The Magic of the Syllabus
Using the pandemic to reimagine the goals of teaching might be the unexpected upside of a miserable situation. Today’s university environment may also reveal something essential that had previously been hidden – namely, the mechanism by which learning happens, and the need for imaginative and inspiring pedagogy.
NEW YORK – During the 2007-08 financial crisis, many experienced what literary scholars call a “crisis of representation.” Globally, more than $15 trillion seemed to evaporate, and people wondered, “Wait a second, what is money? How could all of this value just disappear? If this thing that represented that other thing can vanish, was there ever anything there in the first place?”
Those of us who teach at universities are currently going through something similar because of COVID-19. Losing most of the physical markers of academic life – no classrooms or offices, and students instead beamed into our homes via Zoom – has forced us to question what a university is and what higher education means.

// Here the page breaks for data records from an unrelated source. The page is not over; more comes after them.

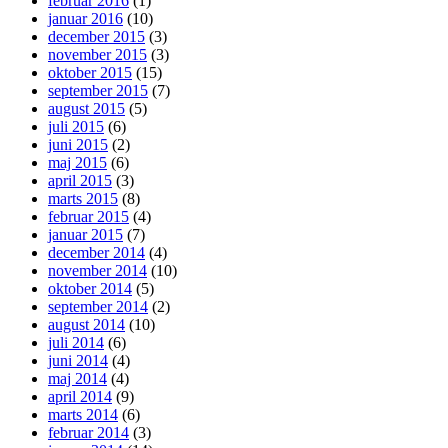
februar 2016
(1)
januar 2016
(10)
december 2015
(3)
november 2015
(3)
oktober 2015
(15)
september 2015
(7)
august 2015
(5)
juli 2015
(6)
juni 2015
(2)
maj 2015
(6)
april 2015
(3)
marts 2015
(8)
februar 2015
(4)
januar 2015
(7)
december 2014
(4)
november 2014
(10)
oktober 2014
(5)
september 2014
(2)
august 2014
(10)
juli 2014
(6)
juni 2014
(4)
maj 2014
(4)
april 2014
(9)
marts 2014
(6)
februar 2014
(3)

In 2020, the answer is not obvious – and not only because the pandemic-induced economic crisis will probably cause a host of small colleges, especially in the United States, to vanish like so much money. Virtual teaching, like online business, socializing, or prayer, is nothing like the real thing. Subtract dorm life, parties, physical classrooms, and office hours in actual offices from the higher-education experience, and what remains is quite sterile.